Inés (1 de 4)

Cuando el autocar aceleró, Adela no quiso volver la vista atrás. Sintió en su estómago el movimiento que la arrastraba lejos del pueblo, enclavado entre las dos únicas montañas que existían en cientos de kilómetros a la redonda. Eran éstas las que imprimieron un carácter especial en quienes allí vivían, forjando ciertas tradiciones que nadie en su sano juicio entendería. Con el tiempo, de esas tradiciones se derivó la Costumbre y de ésta se llegó a la Ley, por lo que los habitantes de aquel territorio se regían por un Ordenamiento propio, distinto del resto del país. El caso es que, a sus veinticinco años, Adela decidió ver qué había más allá de aquellas montañas, desafiando a la maldición que pesaba sobre aquellos que osaban permanecer lejos de ellas durante más de tres noches consecutivas.
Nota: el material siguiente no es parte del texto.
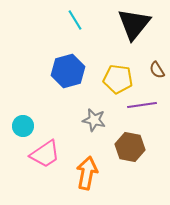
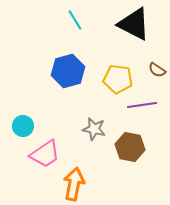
black triangle: rotated 42 degrees counterclockwise
brown semicircle: rotated 24 degrees counterclockwise
gray star: moved 9 px down
orange arrow: moved 13 px left, 11 px down
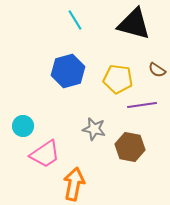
black triangle: rotated 12 degrees counterclockwise
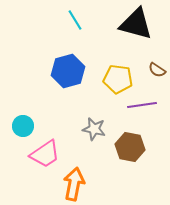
black triangle: moved 2 px right
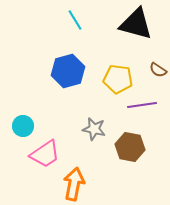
brown semicircle: moved 1 px right
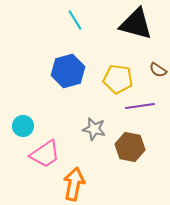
purple line: moved 2 px left, 1 px down
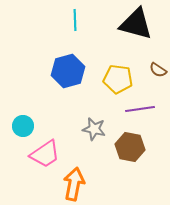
cyan line: rotated 30 degrees clockwise
purple line: moved 3 px down
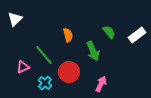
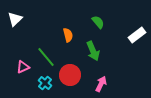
green semicircle: moved 11 px left, 10 px up
green line: moved 2 px right, 2 px down
red circle: moved 1 px right, 3 px down
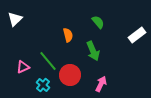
green line: moved 2 px right, 4 px down
cyan cross: moved 2 px left, 2 px down
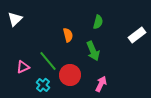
green semicircle: rotated 56 degrees clockwise
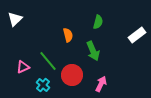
red circle: moved 2 px right
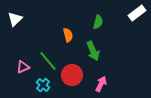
white rectangle: moved 22 px up
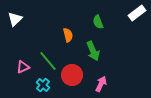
green semicircle: rotated 144 degrees clockwise
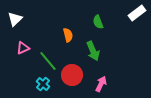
pink triangle: moved 19 px up
cyan cross: moved 1 px up
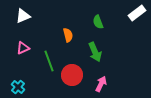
white triangle: moved 8 px right, 3 px up; rotated 21 degrees clockwise
green arrow: moved 2 px right, 1 px down
green line: moved 1 px right; rotated 20 degrees clockwise
cyan cross: moved 25 px left, 3 px down
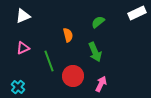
white rectangle: rotated 12 degrees clockwise
green semicircle: rotated 72 degrees clockwise
red circle: moved 1 px right, 1 px down
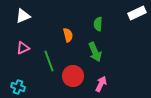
green semicircle: moved 2 px down; rotated 48 degrees counterclockwise
cyan cross: rotated 24 degrees counterclockwise
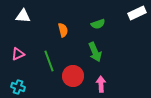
white triangle: rotated 28 degrees clockwise
green semicircle: rotated 112 degrees counterclockwise
orange semicircle: moved 5 px left, 5 px up
pink triangle: moved 5 px left, 6 px down
pink arrow: rotated 28 degrees counterclockwise
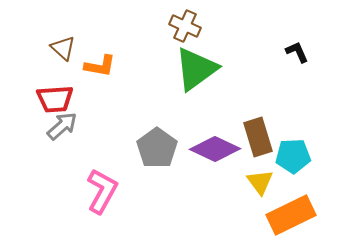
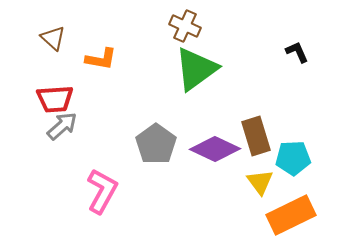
brown triangle: moved 10 px left, 10 px up
orange L-shape: moved 1 px right, 7 px up
brown rectangle: moved 2 px left, 1 px up
gray pentagon: moved 1 px left, 4 px up
cyan pentagon: moved 2 px down
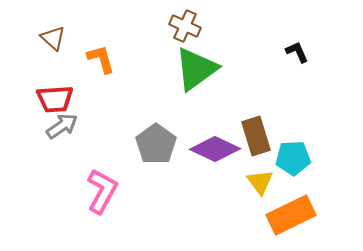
orange L-shape: rotated 116 degrees counterclockwise
gray arrow: rotated 8 degrees clockwise
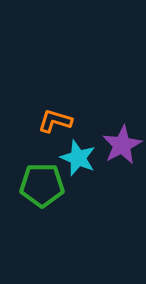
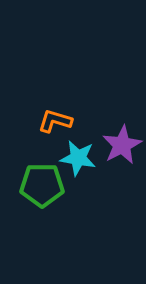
cyan star: rotated 12 degrees counterclockwise
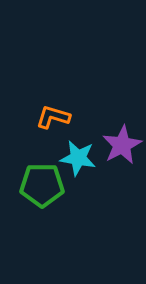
orange L-shape: moved 2 px left, 4 px up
Eduardo se quedó de pie en el andén, llorando y muerto de dolor porque el amor de su vida, Adela, ahora se marchaba. Supo de sus intenciones justo la noche anterior, en casa de Rafi, prima de ambos. A decir verdad, Adela no tuvo jamás intención de contarle nada a Eduardo pero éste, avispado como era, escuchó la conversación entre ambas desde la ventana. No pudieron terminarla, ya que Eduardo había comenzado a llorar desconsoladamente y, casi sin poder articular palabra, suplicó a Adela que no se marchara pues la amaba intensamente y no podía imaginarse un mundo sin ella, algo que terminaría por ocurrir si pasaba más de tres días fuera del pueblo.

Tras una noche en vela y sin haber conseguido que cambiara de opinión, su amada desaparecía tras la primera curva que dibujaba la carretera hacia el resto del mundo. Hay que decir que Eduardo intentó todo lo posible para evitarlo. Como Adela no tenía madre ni padre ni tampoco hermanos, en un primer momento pensó como excusa en Rucho, el pastor belga que le había regalado por su veinte cumpleaños. Pero Rucho ya tenía una nueva casa desde hacía medio mes, como Rafi no tardó en confirmar. Ésta siempre había querido tenerlo y ahora Adela se lo concedía. Descartada esa medida, Eduardo despertó a Miguel a las tres de la mañana para convencerlo de que no se le ocurriera poner en marcha el autocar al día siguiente. Más que él, fue Loli, su mujer, la que lo mandó literalmente al carajo maldiciéndolo por teléfono. Incluso Rafi, que era vecina del sargento Emilio, tuvo que interceder cuando éste último lo llevaba esposado a las siete de la mañana tras haber intentado pinchar todas las ruedas del autocar. Eduardo, provisto de un hacha, había reventado el cierre de la cochera donde Miguel lo dejaba todas las noches, despertando a todo un vecindario que no tardó en denunciarlo en el cuartelillo. –Por amor se hacen estas cosas –le decía Rafi a Emilio mientras caminaban hacia el calabozo y éste, que siempre fue un romántico desde que perdió a su esposa en sus bodas de plata, lo dejaba libre, no sin antes advertirle que era su última oportunidad. A Eduardo únicamente le restaba llorar y eso hizo hasta que a las nueve de la mañana todo se acababa.

Adela ni siquiera tuvo el detalle de mirar por la luna trasera del autocar y eso terminó por destrozar el corazón de Eduardo, ya de rodillas, derrotado. Mientras Rafi intentaba levantarlo del suelo, los ecos del motor del autocar que se llevaba a Adela se perdían en la garganta que dibujaban los dos macizos que no pudieron retenerla. Eduardo sintió que la vieja carretera penetraba su corazón y lo partía en mil pedazos.